What goes through your mind when you pause at a museum to study a painting? No, really — what’s going on in your brain?

Dr. Eric Kandel is fascinated by this question. A neuroscientist at Columbia University, Kandel has spent his career studying how we form memories; he won the Nobel Prize in 2000 for his research. But his other passion is art, and in his new book, "Reductionism in Art and Brain Science: Bridging the Two Cultures,” he explores how our brains perceive and process creative works.

“Artists often use experimental approaches that are very similar to scientists,” Kandel says. “Chuck Close and Richard Serra said, ‘Creativity is for amateurs — we solve problems.’”

Looking at the thick color swaths of a Mark Rothko painting, Kandel marvels at how the artist reduced the image to just one of its elements: no form, no figuration, just color. For Kandel, studying the flickers and variations in a Rothko painting is “almost a religious experience.”

“He's exclusively focused on color, and he puts bars of color together,” he says. “And when you stand in front of a Rothko, you see what you can’t see in a picture: that each one of these bars is layers of paint. So there's a veil on top, but underneath it, you see, glowing, that particular color [represented] in that bar.”

Our “brains on art” have a hum of their own — they’re busy handling a flood of information from a few different streams. When we look at an image (or a person), Kandel says that our retinas see the photons bouncing off it. But that’s not enough for us to perceive what we’re seeing. So our brains turn to two additional strategies for help: bottom-up and top-down processing.

Kandel says that bottom-up processing is a set of rules that our visual system has evolved over millions of years.

“So if you see a source of light, you assume it's above because the sun comes above. If you see two people, one much larger than the other, you assume the larger one is closer to you. This is built into your brain.”

And if bottom-up processing is a bit like our visual operating system, hardwired into all of us through evolution, top-down processing resembles our software. It helps us use our own experiences to add information to what we’re seeing.

“You have a personal life, you have relationships, you have experiences, you’ve looked at art, you've listened to music,” Kandel says. “Those learned experiences, your life story, bears upon your perception — all perception, but certainly your perception of art, and in particular, [your] perception of ambiguous art like abstract art.”

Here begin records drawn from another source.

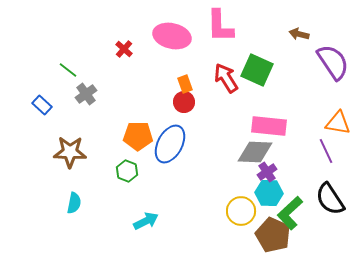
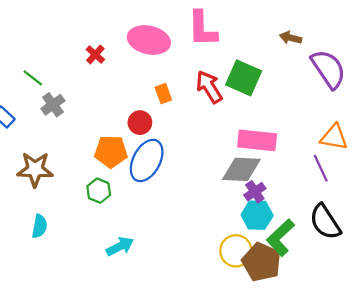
red circle: (184, 102) -> (140, 123), moved
yellow circle: (241, 211) -> (236, 251), moved

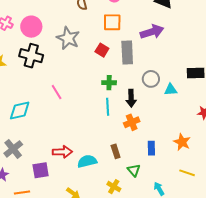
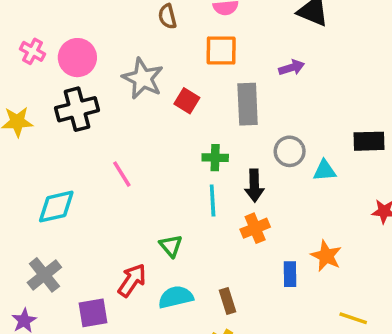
purple arrow: (152, 32) -> (292, 68), size x0.6
red square: (102, 50) -> (187, 101), moved
black cross: (31, 56) -> (77, 109), turned -30
orange star: (182, 142) -> (326, 256), moved
brown rectangle: (116, 151) -> (228, 301), moved
red arrow: (62, 152) -> (132, 280), turned -54
green triangle: (134, 170) -> (171, 246), moved

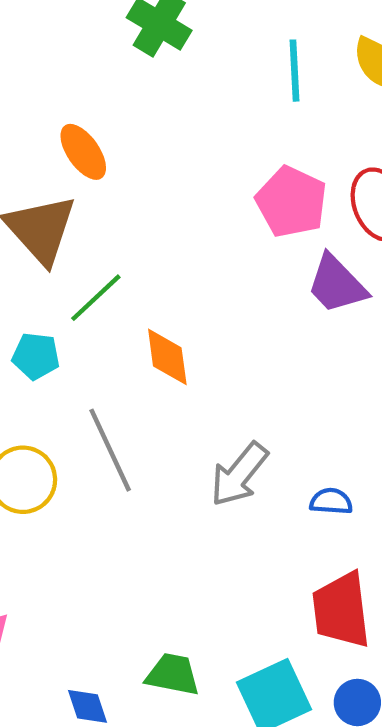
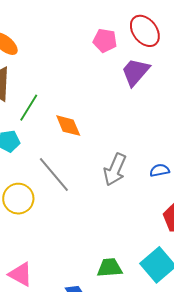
pink pentagon: (291, 202) -> (105, 40), size x0.7
purple trapezoid: (337, 284) -> (135, 72), turned 100

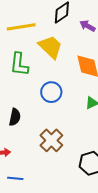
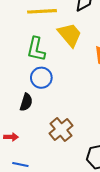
blue circle: (51, 92) -> (41, 78), moved

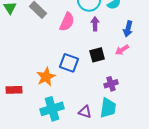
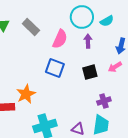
blue square: (69, 63) -> (55, 68), moved
orange star: (46, 77) -> (26, 94), moved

Monet’s famous paintings of water lilies include enough detail to steer you through the images at first glance. But upon closer inspection, they’re full of blurred places and vague little spots. Kandel says these abstractions spur us to interpret the image creatively, using top-down processing. Whoever said art isn’t participatory?

“You need imagination, interpretation in order to really make sense out of it in your own head,” he says. “So you recruit top-down processing: your own thinking, your imagination, your experiences. And I don't know whether you function like I do, but I have the lousiest little idea, and I feel good about it. One gets pleasure out of one's attempts at originality.

Of the vague spaces between Monet’s water lilies, Kandel wonders, aloud, “Is this water, is, is this just murkiness, are these lilies that I don't recognize? I mean, that keeps you going for some time, and it's really quite wonderful.”

This article is based on an interview that aired on PRI's Studio 360 with Kurt Andersen.